--- Data supplied ---

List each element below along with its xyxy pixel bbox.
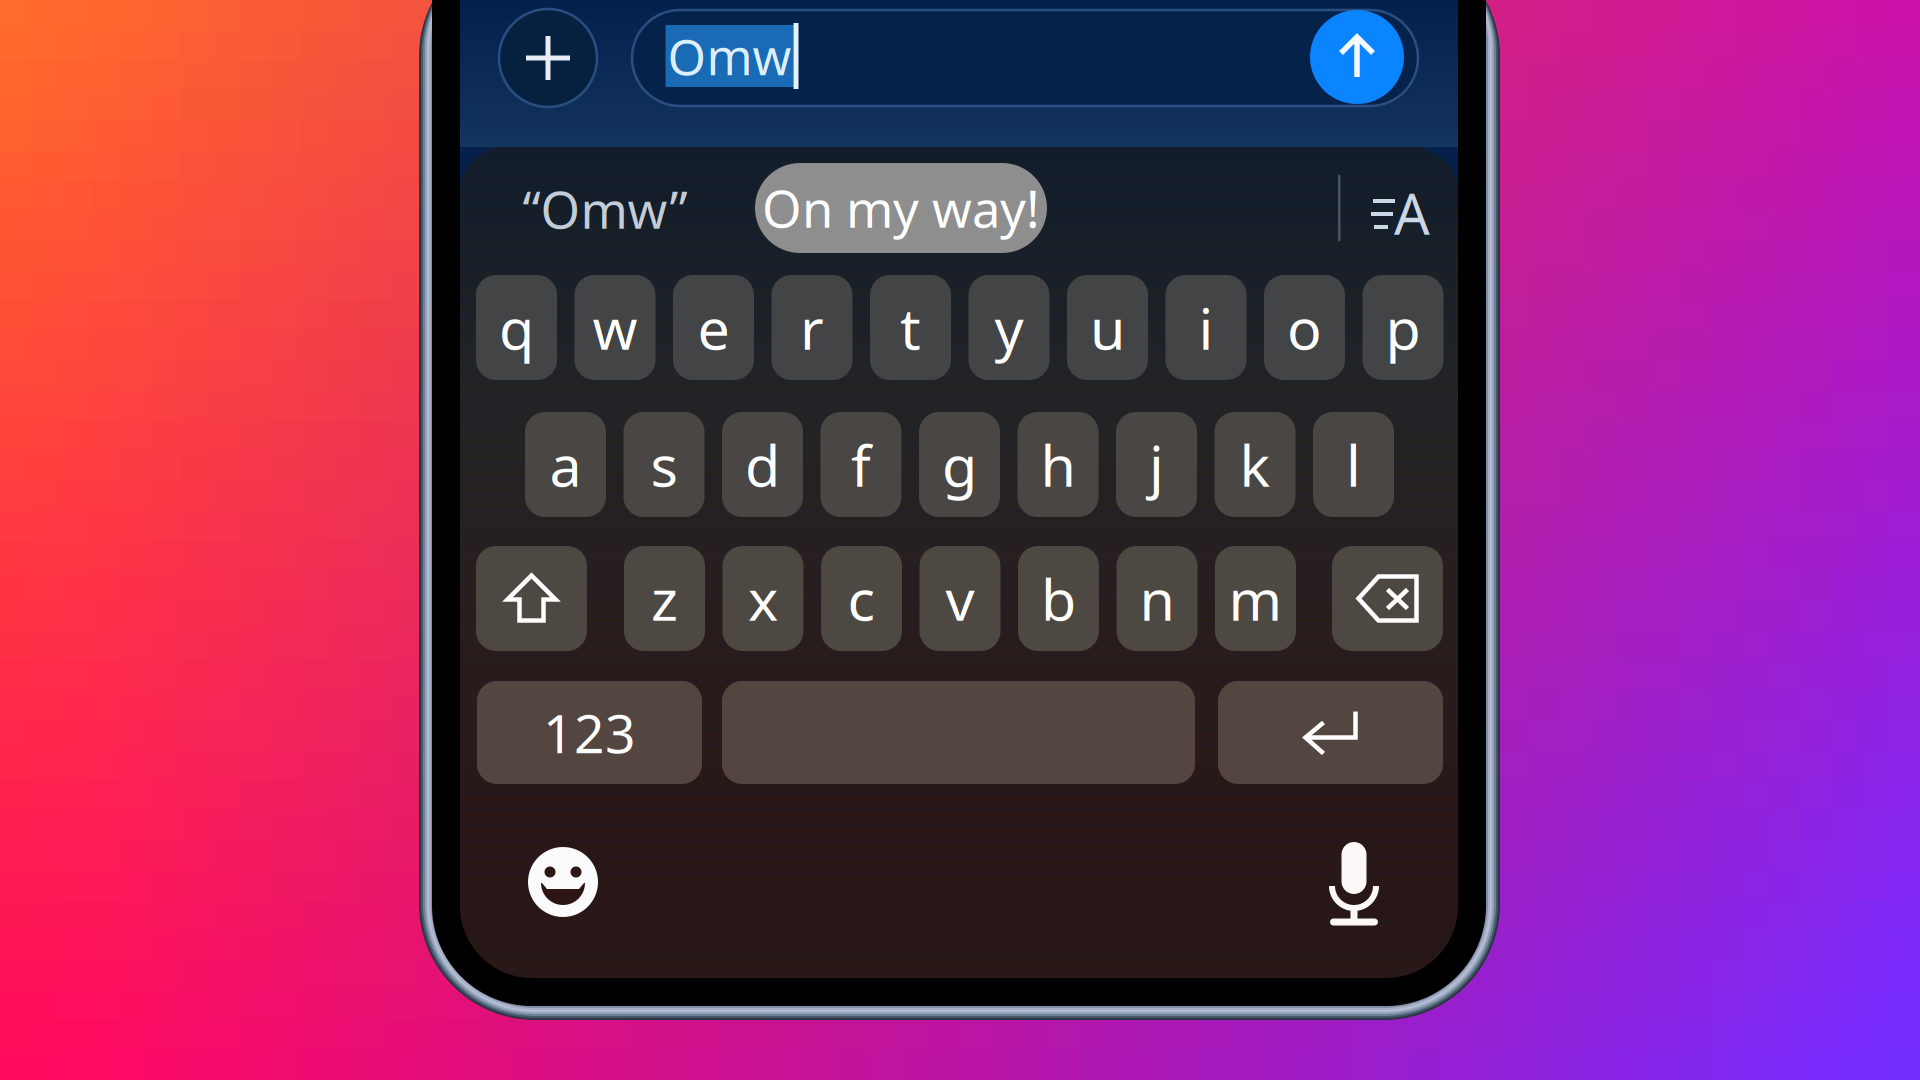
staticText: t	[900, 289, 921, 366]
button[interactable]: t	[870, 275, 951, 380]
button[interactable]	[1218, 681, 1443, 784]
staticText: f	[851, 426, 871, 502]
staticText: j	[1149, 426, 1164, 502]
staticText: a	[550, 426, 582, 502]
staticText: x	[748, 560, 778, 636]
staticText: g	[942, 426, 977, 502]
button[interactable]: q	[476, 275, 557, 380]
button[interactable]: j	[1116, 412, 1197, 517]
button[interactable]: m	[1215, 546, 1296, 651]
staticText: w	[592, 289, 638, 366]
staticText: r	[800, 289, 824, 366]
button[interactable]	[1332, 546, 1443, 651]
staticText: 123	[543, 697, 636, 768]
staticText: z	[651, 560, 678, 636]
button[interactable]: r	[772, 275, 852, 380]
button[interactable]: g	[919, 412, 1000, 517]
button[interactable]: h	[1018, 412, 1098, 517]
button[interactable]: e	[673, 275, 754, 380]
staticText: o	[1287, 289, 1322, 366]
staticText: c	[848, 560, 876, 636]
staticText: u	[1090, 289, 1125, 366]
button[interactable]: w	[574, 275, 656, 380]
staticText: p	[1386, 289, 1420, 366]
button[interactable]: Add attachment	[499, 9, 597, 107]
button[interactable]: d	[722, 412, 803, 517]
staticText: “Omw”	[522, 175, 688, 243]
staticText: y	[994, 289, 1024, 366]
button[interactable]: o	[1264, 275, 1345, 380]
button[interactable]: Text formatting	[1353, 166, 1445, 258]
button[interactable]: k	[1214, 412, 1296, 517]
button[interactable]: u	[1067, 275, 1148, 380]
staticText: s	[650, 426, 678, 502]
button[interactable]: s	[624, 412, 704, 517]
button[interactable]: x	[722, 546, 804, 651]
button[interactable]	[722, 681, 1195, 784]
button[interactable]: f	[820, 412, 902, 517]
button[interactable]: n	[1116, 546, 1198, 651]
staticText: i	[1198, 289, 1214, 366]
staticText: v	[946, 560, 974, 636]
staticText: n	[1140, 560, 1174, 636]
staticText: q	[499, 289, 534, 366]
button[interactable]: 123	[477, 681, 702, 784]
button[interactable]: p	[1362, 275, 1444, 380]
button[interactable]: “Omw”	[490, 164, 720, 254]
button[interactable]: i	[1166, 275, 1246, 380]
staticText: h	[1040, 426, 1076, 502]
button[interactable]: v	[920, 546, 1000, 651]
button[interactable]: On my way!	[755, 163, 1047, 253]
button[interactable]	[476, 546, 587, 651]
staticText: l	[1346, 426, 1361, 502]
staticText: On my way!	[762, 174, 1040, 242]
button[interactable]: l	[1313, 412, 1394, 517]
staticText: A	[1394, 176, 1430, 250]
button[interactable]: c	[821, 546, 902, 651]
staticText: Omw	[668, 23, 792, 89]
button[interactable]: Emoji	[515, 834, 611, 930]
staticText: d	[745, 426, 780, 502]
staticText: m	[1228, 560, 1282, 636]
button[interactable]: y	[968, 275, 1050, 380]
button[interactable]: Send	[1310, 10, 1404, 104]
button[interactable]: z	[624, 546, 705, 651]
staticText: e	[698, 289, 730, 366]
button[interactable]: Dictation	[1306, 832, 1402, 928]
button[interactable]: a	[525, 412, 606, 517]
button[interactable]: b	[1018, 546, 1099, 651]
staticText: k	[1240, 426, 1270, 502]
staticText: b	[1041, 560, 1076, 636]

--- Action item ---
The expected answer is an unaltered copy of the listing, images removed.

--- Written response ---
List each element below along with its xyxy pixel bbox.
staticText: t	[900, 289, 921, 366]
button[interactable]: t	[870, 275, 951, 380]
button[interactable]	[1218, 681, 1443, 784]
staticText: f	[851, 426, 871, 502]
staticText: j	[1149, 426, 1164, 502]
staticText: a	[550, 426, 582, 502]
staticText: x	[748, 560, 778, 636]
staticText: g	[942, 426, 977, 502]
button[interactable]: q	[476, 275, 557, 380]
button[interactable]: j	[1116, 412, 1197, 517]
button[interactable]: m	[1215, 546, 1296, 651]
staticText: w	[592, 289, 638, 366]
staticText: r	[800, 289, 824, 366]
button[interactable]	[1332, 546, 1443, 651]
staticText: 123	[543, 697, 636, 768]
staticText: z	[651, 560, 678, 636]
button[interactable]: r	[772, 275, 852, 380]
button[interactable]: g	[919, 412, 1000, 517]
button[interactable]: h	[1018, 412, 1098, 517]
button[interactable]: e	[673, 275, 754, 380]
staticText: o	[1287, 289, 1322, 366]
staticText: c	[848, 560, 876, 636]
staticText: u	[1090, 289, 1125, 366]
button[interactable]: w	[574, 275, 656, 380]
staticText: p	[1386, 289, 1420, 366]
button[interactable]: Add attachment	[499, 9, 597, 107]
button[interactable]: d	[722, 412, 803, 517]
staticText: “Omw”	[522, 175, 688, 243]
staticText: y	[994, 289, 1024, 366]
button[interactable]: o	[1264, 275, 1345, 380]
button[interactable]: Text formatting	[1353, 166, 1445, 258]
button[interactable]: k	[1214, 412, 1296, 517]
button[interactable]: u	[1067, 275, 1148, 380]
staticText: s	[650, 426, 678, 502]
button[interactable]: s	[624, 412, 704, 517]
button[interactable]: x	[722, 546, 804, 651]
button[interactable]	[722, 681, 1195, 784]
button[interactable]: f	[820, 412, 902, 517]
button[interactable]: n	[1116, 546, 1198, 651]
staticText: i	[1198, 289, 1214, 366]
staticText: v	[946, 560, 974, 636]
staticText: n	[1140, 560, 1174, 636]
staticText: q	[499, 289, 534, 366]
button[interactable]: 123	[477, 681, 702, 784]
button[interactable]: p	[1362, 275, 1444, 380]
button[interactable]: “Omw”	[490, 164, 720, 254]
button[interactable]: i	[1166, 275, 1246, 380]
staticText: h	[1040, 426, 1076, 502]
button[interactable]: v	[920, 546, 1000, 651]
button[interactable]: On my way!	[755, 163, 1047, 253]
button[interactable]	[476, 546, 587, 651]
staticText: l	[1346, 426, 1361, 502]
staticText: On my way!	[762, 174, 1040, 242]
button[interactable]: l	[1313, 412, 1394, 517]
staticText: A	[1394, 176, 1430, 250]
button[interactable]: c	[821, 546, 902, 651]
staticText: Omw	[668, 23, 792, 89]
button[interactable]: Emoji	[515, 834, 611, 930]
staticText: d	[745, 426, 780, 502]
staticText: m	[1228, 560, 1282, 636]
button[interactable]: y	[968, 275, 1050, 380]
button[interactable]: Send	[1310, 10, 1404, 104]
button[interactable]: z	[624, 546, 705, 651]
staticText: e	[698, 289, 730, 366]
button[interactable]: Dictation	[1306, 832, 1402, 928]
button[interactable]: a	[525, 412, 606, 517]
button[interactable]: b	[1018, 546, 1099, 651]
staticText: k	[1240, 426, 1270, 502]
staticText: b	[1041, 560, 1076, 636]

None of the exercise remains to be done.